Her mind was another thing. Beasley was suffering from post- traumatic stress disorder, haunted by memories of the attack.

"My brain was hard-wired to pick up on every sound, every movement," she recalls. She dreamed of crawling through that field.

Her parents would wake her up, tell her she was safe. But she wasn't, she says. In her mind, she was being shot again and again.

Beasley recounted her ordeal as part of a presentation at the recent conference of the Association for Applied Psychophysiology & Biofeedback in Colorado Springs.
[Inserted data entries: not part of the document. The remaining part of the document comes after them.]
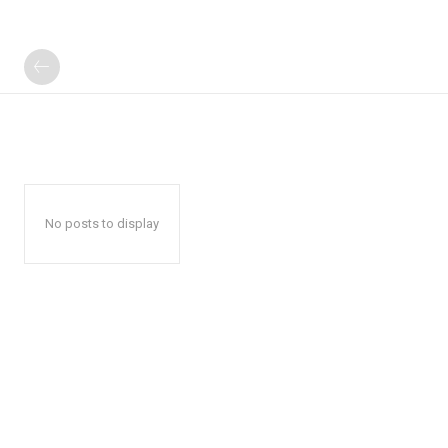
No posts to display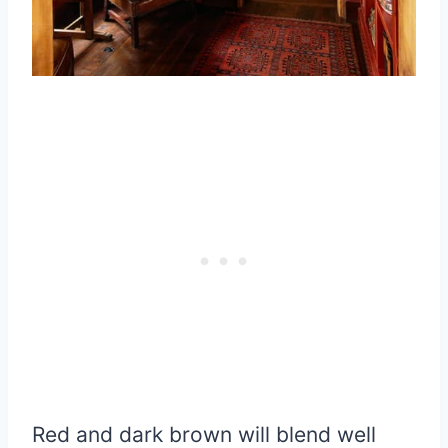
Red and dark brown will blend well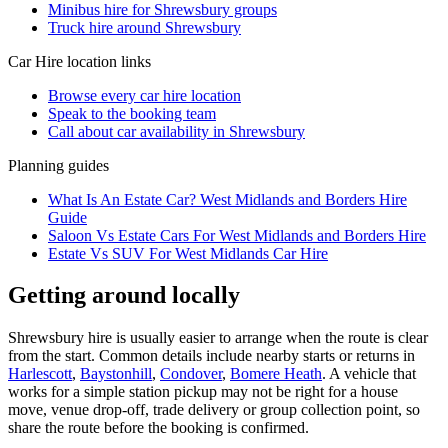
Minibus hire for Shrewsbury groups
Truck hire around Shrewsbury
Car Hire
location links
Browse every
car hire
location
Speak to the booking team
Call about
car
availability in
Shrewsbury
Planning guides
What Is An Estate Car? West Midlands and Borders Hire
Guide
Saloon Vs Estate Cars For West Midlands and Borders Hire
Estate Vs SUV For West Midlands Car Hire
Getting around locally
Shrewsbury hire is usually easier to arrange when the route is clear
from the start. Common details include nearby starts or returns in
Harlescott
,
Baystonhill
,
Condover
,
Bomere Heath
. A vehicle that
works for a simple station pickup may not be right for a house
move, venue drop-off, trade delivery or group collection point, so
share the route before the booking is confirmed.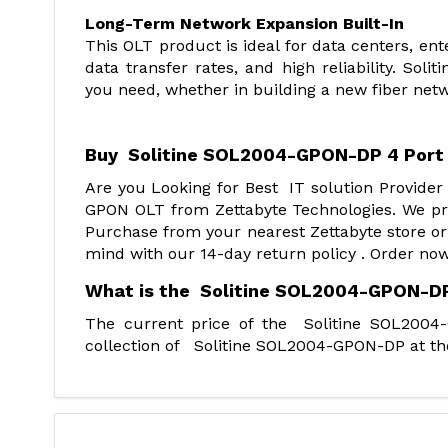
Long-Term Network Expansion Built-In
This OLT product is ideal for data centers, en
data transfer rates, and high reliability. So
you need, whether in building a new fiber netwo
Buy Soli
tine SOL2004-GPON-DP 4 Port
Are you Looking for Best IT solution Provide
GPON OLT from Zettabyte Technologies. We pro
Purchase from your nearest Zettabyte store or
mind with our 14-day return policy . Order now
What is the Solitine SOL2004-GPON-DP
The current price of the Solitine SOL200
collection of Solitine SOL2004-GPON-DP at the 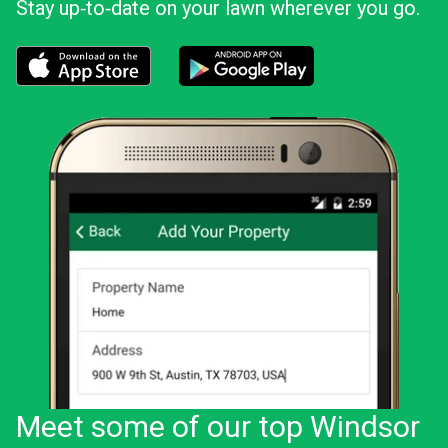
Stay up‑to‑date on your lawn wherever you go.
Download the LawnStarter app for iOS
Download the LawnStarter app for And
Meet some of our top Windsor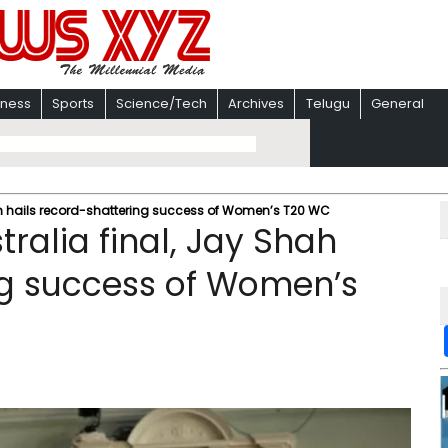
iness
Sports
Science/Tech
Archives
Telugu
General
ah hails record-shattering success of Women’s T20 WC
ralia final, Jay Shah
ng success of Women’s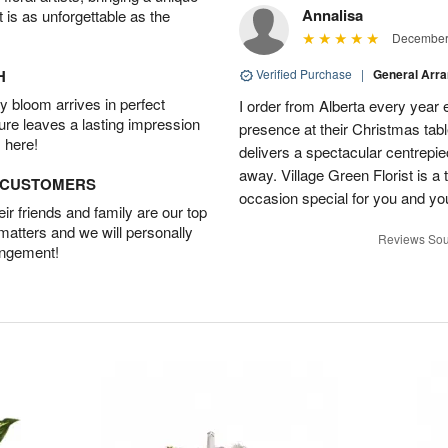
Annalisa
t is as unforgettable as the
December 
H
Verified Purchase
|
General Arr
 bloom arrives in perfect
I order from Alberta every year e
ture leaves a lasting impression
presence at their Christmas tabl
 here!
delivers a spectacular centrepiec
away. Village Green Florist is a t
D CUSTOMERS
occasion special for you and yo
r friends and family are our top
 matters and we will personally
Reviews Sou
angement!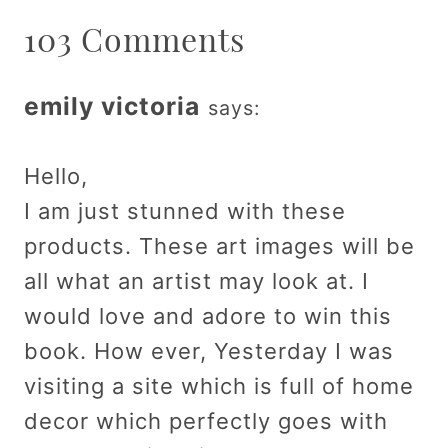
103 Comments
emily victoria
says:
Hello,
I am just stunned with these
products. These art images will be
all what an artist may look at. I
would love and adore to win this
book. How ever, Yesterday I was
visiting a site which is full of home
decor which perfectly goes with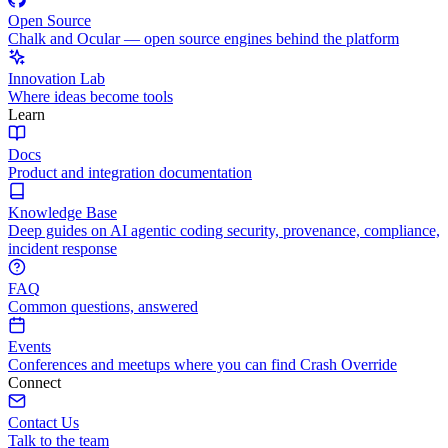
Open Source
Chalk and Ocular — open source engines behind the platform
Innovation Lab
Where ideas become tools
Learn
Docs
Product and integration documentation
Knowledge Base
Deep guides on AI agentic coding security, provenance, compliance,
incident response
FAQ
Common questions, answered
Events
Conferences and meetups where you can find Crash Override
Connect
Contact Us
Talk to the team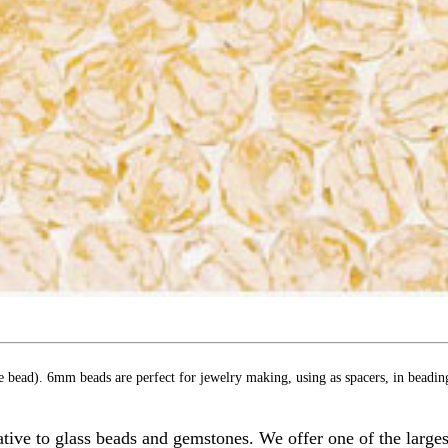
e bead). 6mm beads are perfect for jewelry making, using as spacers, in beadin
ive to glass beads and gemstones. We offer one of the largest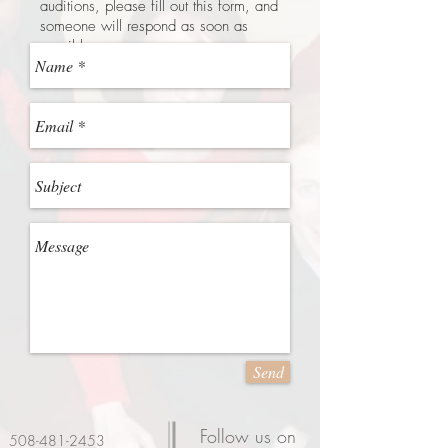
auditions, please fill out this form, and
someone will respond as soon as
possible.
Send
Follow us on
508-481-2453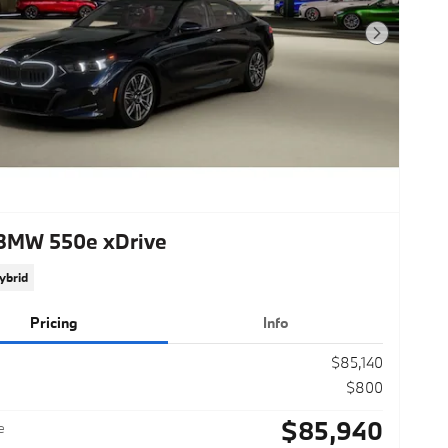
Next Photo
BMW 550e xDrive
ybrid
Pricing
Info
$85,140
$800
$85,940
e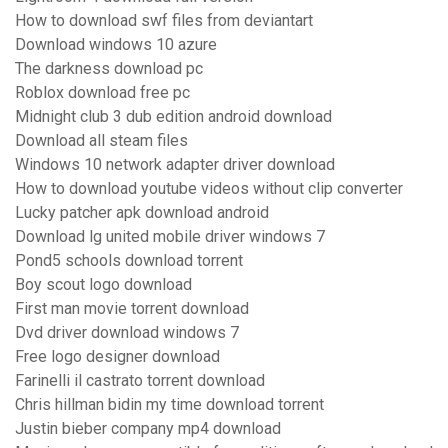
How to download swf files from deviantart
Download windows 10 azure
The darkness download pc
Roblox download free pc
Midnight club 3 dub edition android download
Download all steam files
Windows 10 network adapter driver download
How to download youtube videos without clip converter
Lucky patcher apk download android
Download lg united mobile driver windows 7
Pond5 schools download torrent
Boy scout logo download
First man movie torrent download
Dvd driver download windows 7
Free logo designer download
Farinelli il castrato torrent download
Chris hillman bidin my time download torrent
Justin bieber company mp4 download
She told how her fight to regain a sense of normalcy led her to Lynda Kirk of the Austin Biofeedback Center.

Beasley, Kirk found, was in a constant state of "hypervigilance," the muscles in her shoulders and elsewhere always tight.

Biofeedback taught her to recognize that tightness and relax those bunched muscles.

"She learned very quickly in a confident way that she had control over her muscles," Kirk says.

Kirk also employed another form of biofeedback, neurofeedback, which involves brainwave activity, to enhance Beasley's inner focus and control. Those methods, along with desensitization techniques, allowed Beasley to shed the nightmare that had haunted her since the attack on March 13, 2001.

"I owe it all," she says, "to biofeedback and Lynda Kirk."